▶ _Work required_
Show all lines from the data that include the word "than".

▶ _Material provided_
####################
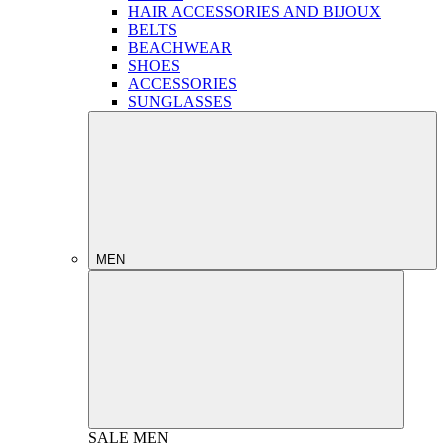
HAIR ACCESSORIES AND BIJOUX
BELTS
BEACHWEAR
SHOES
ACCESSORIES
SUNGLASSES
MEN
SALE
MEN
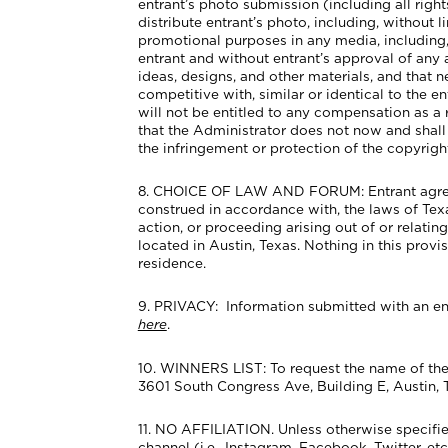
entrant’s photo submission (including all right
distribute entrant’s photo, including, without
promotional purposes in any media, including, 
entrant and without entrant’s approval of any
ideas, designs, and other materials, and that
competitive with, similar or identical to the 
will not be entitled to any compensation as a 
that the Administrator does not now and shall no
the infringement or protection of the copyright
8. CHOICE OF LAW AND FORUM: Entrant agrees th
construed in accordance with, the laws of Texas,
action, or proceeding arising out of or relatin
located in Austin, Texas. Nothing in this provi
residence.
9. PRIVACY: Information submitted with an ent
here
.
10. WINNERS LIST: To request the name of the 
3601 South Congress Ave, Building E, Austin, 
11. NO AFFILIATION. Unless otherwise specifie
channel (i.e., Instagram, Facebook, Twitter, e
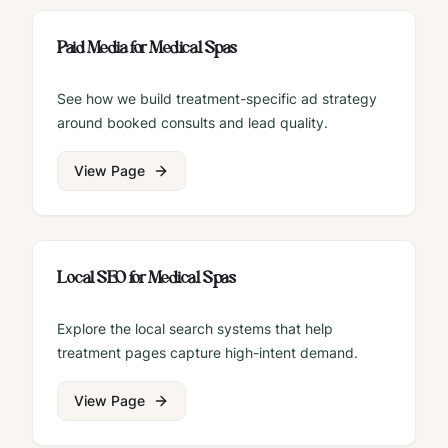
Paid Media for Medical Spas
See how we build treatment-specific ad strategy
around booked consults and lead quality.
View Page
Local SEO for Medical Spas
Explore the local search systems that help
treatment pages capture high-intent demand.
View Page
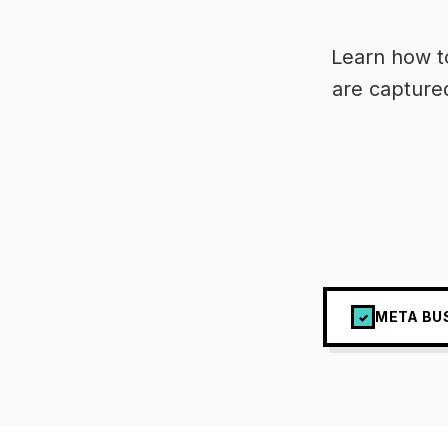
Learn how t
are capture
META BU
✓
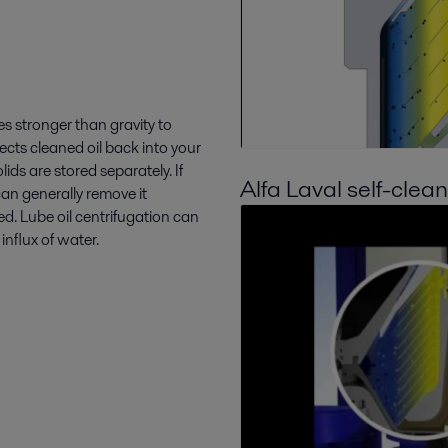
es stronger than gravity to
rects cleaned oil back into your
ids are stored separately. If
Alfa Laval self-clea
can generally remove it
d. Lube oil centrifugation can
nflux of water.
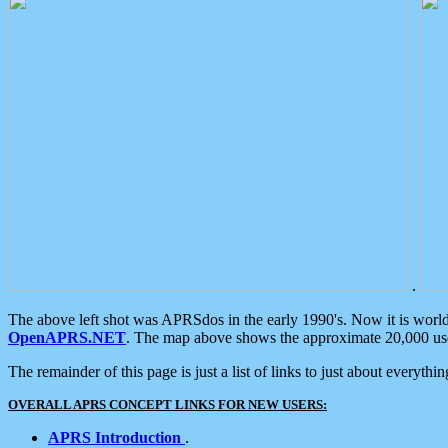
.
The above left shot was APRSdos in the early 1990's. Now it is worl
OpenAPRS.NET
. The map above shows the approximate 20,000 user
The remainder of this page is just a list of links to just about everyth
OVERALL APRS CONCEPT LINKS FOR NEW USERS:
APRS Introduction
.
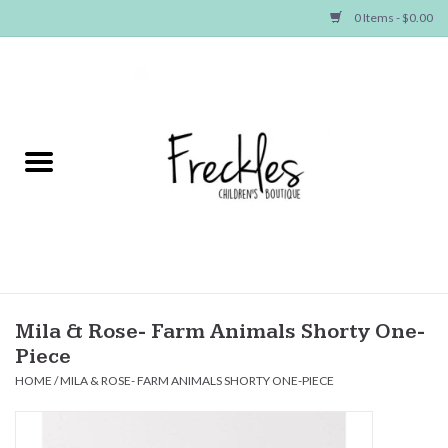
0 Items - $0.00
Home
NEW ARRIVALS
SHOP GIRLS
SHOP BOYS
Baby
Mila & Rose- Farm Animals Shorty One-
Piece
Seasonal Items
HOME
/
MILA & ROSE- FARM ANIMALS SHORTY ONE-PIECE
Hair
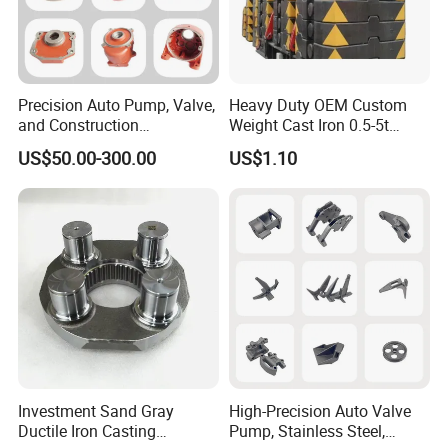
Precision Auto Pump, Valve,
Heavy Duty OEM Custom
and Construction
Weight Cast Iron 0.5-5t
Machine/Machinery Metal
Crane Counterweight for
US$50.00-300.00
US$1.10
Spare Parts, Produced by
Heavy Machinery Crawler
CNC Machining and
Floor Mobile Tower Crane
Investment Lost Wax Sand
Casting.
Investment Sand Gray
High-Precision Auto Valve
Ductile Iron Casting
Pump, Stainless Steel,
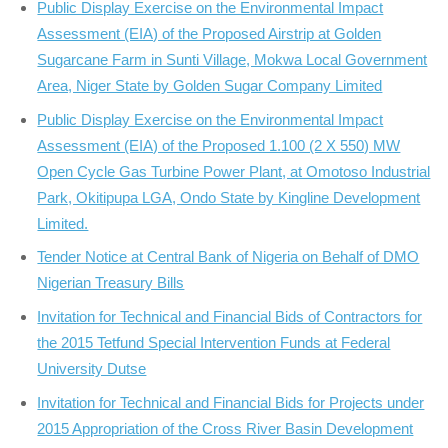
Public Display Exercise on the Environmental Impact
Assessment (EIA) of the Proposed Airstrip at Golden
Sugarcane Farm in Sunti Village, Mokwa Local Government
Area, Niger State by Golden Sugar Company Limited
Public Display Exercise on the Environmental Impact
Assessment (EIA) of the Proposed 1.100 (2 X 550) MW
Open Cycle Gas Turbine Power Plant, at Omotoso Industrial
Park, Okitipupa LGA, Ondo State by Kingline Development
Limited.
Tender Notice at Central Bank of Nigeria on Behalf of DMO
Nigerian Treasury Bills
Invitation for Technical and Financial Bids of Contractors for
the 2015 Tetfund Special Intervention Funds at Federal
University Dutse
Invitation for Technical and Financial Bids for Projects under
2015 Appropriation of the Cross River Basin Development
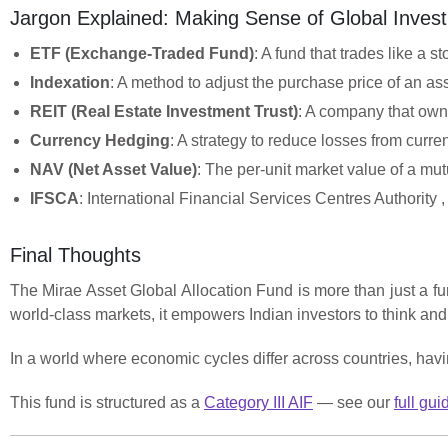
Jargon Explained: Making Sense of Global Invest
ETF (Exchange-Traded Fund)
: A fund that trades like a 
Indexation
: A method to adjust the purchase price of an ass
REIT (Real Estate Investment Trust)
: A company that owns
Currency Hedging
: A strategy to reduce losses from curren
NAV (Net Asset Value)
: The per-unit market value of a mut
IFSCA
: International Financial Services Centres Authority ,
Final Thoughts
The Mirae Asset Global Allocation Fund is more than just a fun
world-class markets, it empowers Indian investors to think an
In a world where economic cycles differ across countries, having
This fund is structured as a
Category III AIF
— see our
full gui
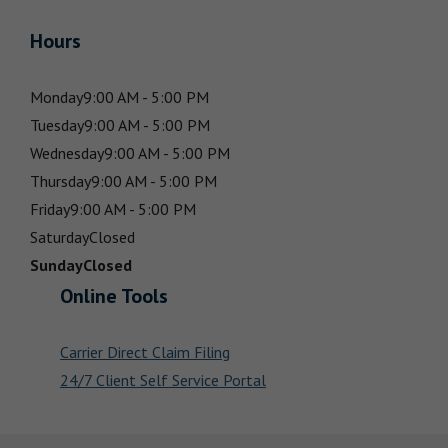
Hours
Monday
9:00 AM - 5:00 PM
Tuesday
9:00 AM - 5:00 PM
Wednesday
9:00 AM - 5:00 PM
Thursday
9:00 AM - 5:00 PM
Friday
9:00 AM - 5:00 PM
Saturday
Closed
Sunday
Closed
Online Tools
Carrier Direct Claim Filing
24/7 Client Self Service Portal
####################
▶ _Answer to this problem_
es stronger than gravity to
The Mirae Asset Global Allocation Fund is more than just a fun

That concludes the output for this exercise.